FIFA has chosen Yamashita as one of three female referees for the men's World Cup in Qatar, which begins on November 21. For the first time, a woman will be in command of the biggest game in sports.
Let the game shine, as it should, is how she sees her role in the process
In an interview with the Associated Press on Monday in Tokyo, she stated that "one of the primary goals as a referee is to bring out the appeal of football." "I shall act appropriately at that time to further that goal and I will try my best to do so. So I will do it if I need to talk to the guys. I will display a card if required to do so. Instead of exercising control, I'm considering what to do to highlight football's appeal.
The other ladies chosen are Salima Mukansanga of Rwanda and Stephanie Frappart of France. There are a total of 36 referees. In addition, FIFA picked three female assistant referees from a pool of 69 candidates: Kathryn Nesbitt from the United States, Karen Diaz Medina from Mexico, and Neuza Back from Brazil.
The three of them will probably oversee the games, but it's not a given. Additionally, they would serve as "fourth referees" on the sidelines. They cannot, however, be utilized as helpers.
Massimo Busacca, FIFA's director of officiating, said in a statement that "each match official will be carefully watched in the coming months with a final assessment on technical, physical, and medical elements to be made shortly before the World Cup."
The choice of Yamashita draws attention to Japan's dismal performance in international studies of gender equality and on most indicators of equal pay for women.
According to research conducted by the U.S. Congressional Research Service and released a few months ago, only 14.3% of the seats in the national legislature of Japan are held by women, placing it 152nd out of 190 nations. In a different survey on the gender wage gap, Japan came in at number 120 out of 156 nations.
Yamashita declared, "I would be extremely glad if women could have an active role in sports in this way, and if sports, particularly football, could lead this. "Female engagement in football in Japan still has a long way to go, so it would be great if this could relate to the development of female participation in other ways, not just in football or in sports," said one participant.
In Japan, women's football has taken the lead.
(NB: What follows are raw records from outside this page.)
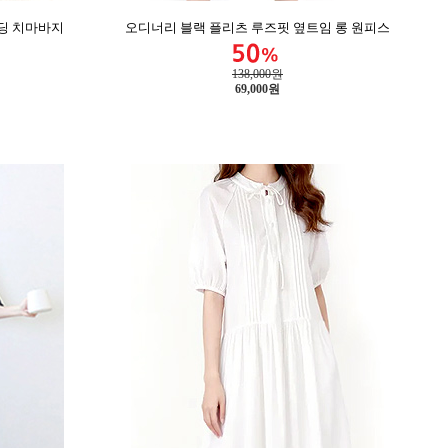
밴딩 치마바지
오디너리 블랙 플리츠 루즈핏 옆트임 롱 원피스
138,000원
69,000
원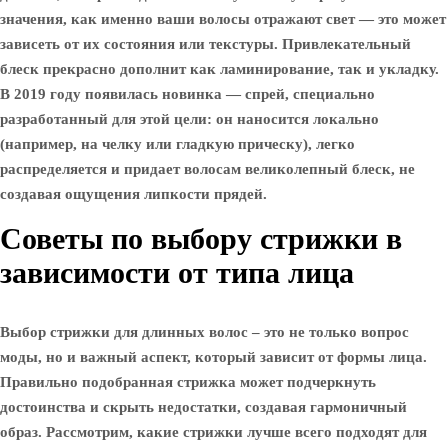
значения, как именно ваши волосы отражают свет — это может
зависеть от их состояния или текстуры. Привлекательный
блеск прекрасно дополнит как ламинирование, так и укладку.
В 2019 году появилась новинка — спрей, специально
разработанный для этой цели: он наносится локально
(например, на челку или гладкую прическу), легко
распределяется и придает волосам великолепный блеск, не
создавая ощущения липкости прядей.
Советы по выбору стрижки в
зависимости от типа лица
Выбор стрижки для длинных волос – это не только вопрос
моды, но и важный аспект, который зависит от формы лица.
Правильно подобранная стрижка может подчеркнуть
достоинства и скрыть недостатки, создавая гармоничный
образ. Рассмотрим, какие стрижки лучше всего подходят для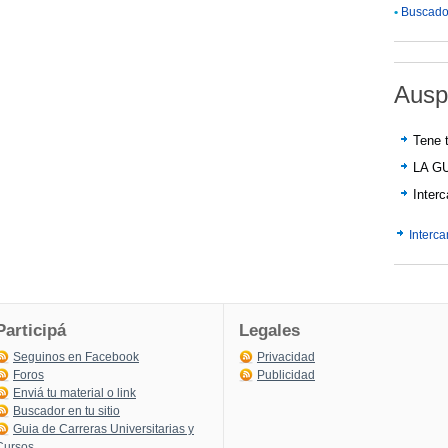
•
Buscador
Ausp
Tene t
LA G
Inter
Interc
Participá
Legales
Seguinos en Facebook
Privacidad
Foros
Publicidad
Enviá tu material o link
Buscador en tu sitio
Guia de Carreras Universitarias y
Cursos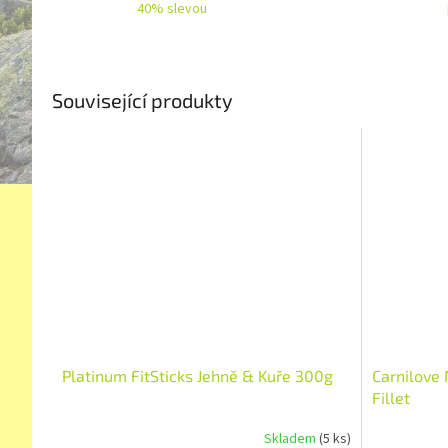
40% slevou
Související produkty
Platinum FitSticks Jehně & Kuře 300g
Carnilove 
Fillet
Skladem
(5 ks)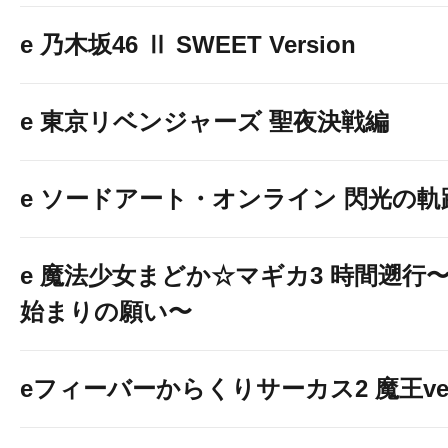
e 乃木坂46 Ⅱ SWEET Version
e 東京リベンジャーズ 聖夜決戦編
e ソードアート・オンライン 閃光の軌
e 魔法少女まどか☆マギカ3 時間遡行
始まりの願い〜
eフィーバーからくりサーカス2 魔王ver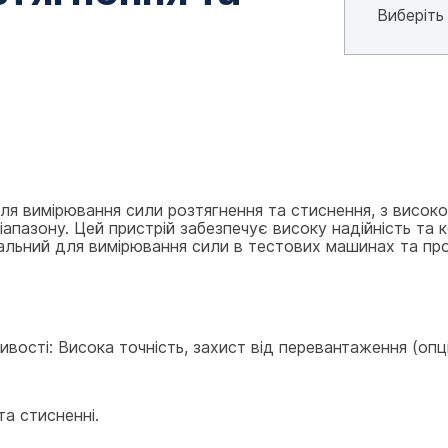
я вимірювання сили розтягнення та стиснення, з високою
пазону. Цей пристрій забезпечує високу надійність та ко
альний для вимірювання сили в тестових машинах та пром
бливості: Висока точність, захист від перевантаження (опці
та стисненні.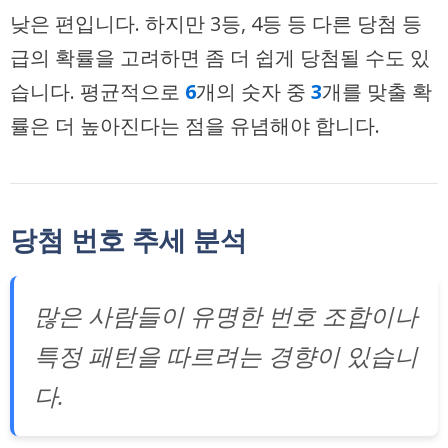
낮은 편입니다. 하지만 3등, 4등 등 다른 당첨 등
급의 확률을 고려하면 좀 더 쉽게 당첨될 수도 있
습니다. 평균적으로
6
개의 숫자 중
3
개를 맞출 확
률은 더 높아진다는 점을 유념해야 합니다.
당첨 번호 추세 분석
많은 사람들이 유명한 번호 조합이나
특정 패턴을 따르려는 경향이 있습니
다.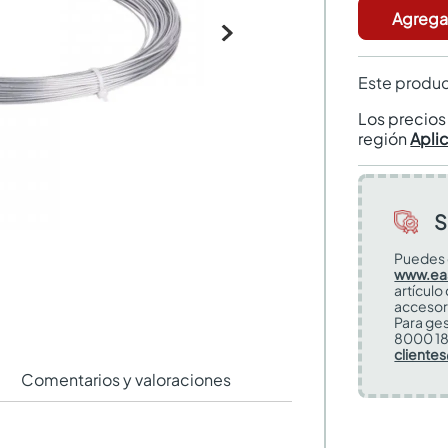
Agregar
Este produc
Los precio
región
Apli
S
Puedes 
www.ea
artículo
accesor
Para ges
8000 18
cliente
Comentarios y valoraciones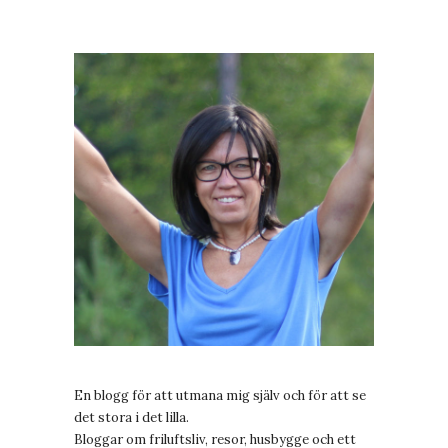
En blogg för att utmana mig själv och för att se
det stora i det lilla.
Bloggar om friluftsliv, resor, husbygge och ett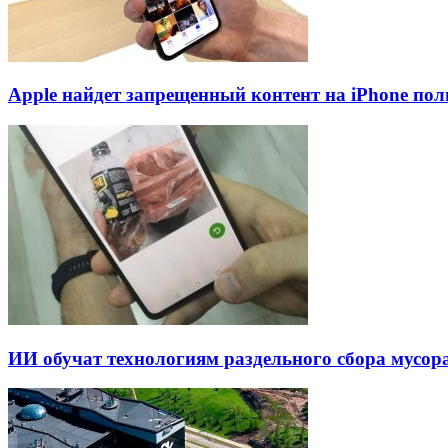
Apple найдет запрещенный контент на iPhone пол
ИИ обучат технологиям раздельного сбора мусор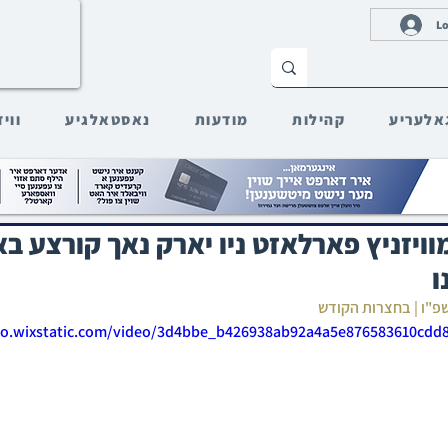
Lo
אלעריע
קהילות
מודעות
נאסטאלגיע
ווי
מוויזניץ פארלאזט ניו יארק נאך קורצע בא
ו
תשפ"ו | בחצרות הקודש
deo.wixstatic.com/video/3d4bbe_b426938ab92a4a5e876583610cdd8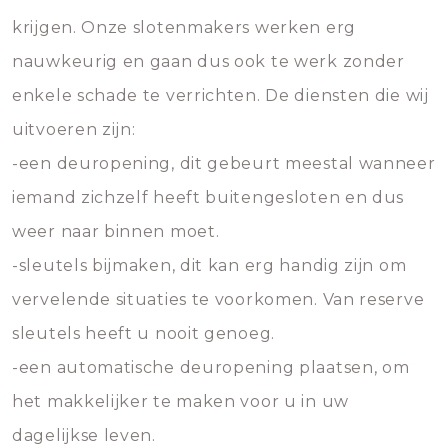
krijgen. Onze slotenmakers werken erg
nauwkeurig en gaan dus ook te werk zonder
enkele schade te verrichten. De diensten die wij
uitvoeren zijn:
-een deuropening, dit gebeurt meestal wanneer
iemand zichzelf heeft buitengesloten en dus
weer naar binnen moet.
-sleutels bijmaken, dit kan erg handig zijn om
vervelende situaties te voorkomen. Van reserve
sleutels heeft u nooit genoeg.
-een automatische deuropening plaatsen, om
het makkelijker te maken voor u in uw
dagelijkse leven.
Japanese women have regularly been among the top teams in the game, having won the women's World Cup in 2011 and finishing in second place in 2015.
On Monday, just outside of Tokyo, Yamashita exercised while sweltering in temperatures that reached 35 C. (95 F). She chuckled when it was explained that games in Qatar, which is on the tip of the Arabian Peninsula, will be much colder because they will be held in air-conditioned stadiums during the winter in the Northern Hemisphere.
Yamashita seems unperturbed by the obvious pressure during the interview. She has officiated matches in both the Asian version of the men's Champions League and the men's J League in Japan. She also managed matches in the Tokyo Olympics the previous year.
She acknowledged that she felt under a lot of strain and that she bore a lot of responsibility. However, I am quite delighted to accept this responsibility and pressure, therefore I make an effort to view it positively.
She talked about how exciting it was to leave the waiting area right before a game.
"I suppose it makes me feel better at the time. That's when I feel like I switch gears the most, she remarked.
She claimed that speed was the primary distinction between men's and women's competitions. But not only that certain men might run faster.
It's the pace, not only the speed of the players, but she also continued. Not the speed of the ball. Just the speed of the game. It requires me to act more quickly and make decisions more quickly.
The majority of the conversation was held in Japanese, however, Yamashita stated that when speaking with players in Qatar, she would utilize English and "facial motions, body signals."
She switched to English and continued, "Usually when I give a card, I say nothing." "However, whenever I issue a warning, all I say is that I'm not pleased. They are aware.